[What you are asked to do] Nothing but the exact lines from the one containing "Wreckfest 2 sai rallienglannintäyteisen" through the last line of the records below belongs in your answer.

[Dataset entries]

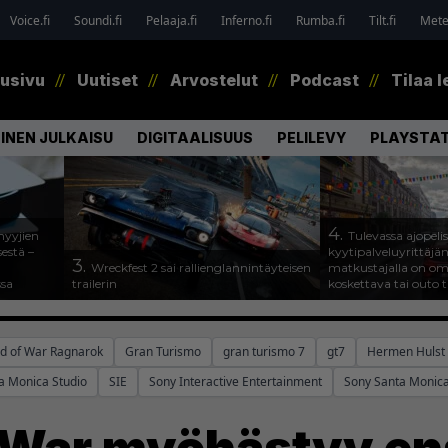
Voice.fi
Soundi.fi
Pelaaja.fi
Inferno.fi
Rumba.fi
Tilt.fi
Metel
tusivu
Uutiset
Arvostelut
Podcast
Tilaa l
INEN JULKAISU
DIGITAALISUUS
PELILEVY
PLAYSTAT
4.
myyjien
Tulevassa ajopeli
estä –
kyytipalveluyrittäjän 
3.
Wreckfest 2 sai rallienglannintäyteisen
matkustajalla on om
ssa
trailerin
koskettava tai outo 
d of War Ragnarok
Gran Turismo
gran turismo 7
gt7
Hermen Hulst
a Monica Studio
SIE
Sony Interactive Entertainment
Sony Santa Monica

[Answer for this exercise]
Wreckfest 2 sai rallienglannintäyteisen
matkustajalla on om
ssa
trailerin
koskettava tai outo 
d of War Ragnarok
Gran Turismo
gran turismo 7
gt7
Hermen Hulst
a Monica Studio
SIE
Sony Interactive Entertainment
Sony Santa Monica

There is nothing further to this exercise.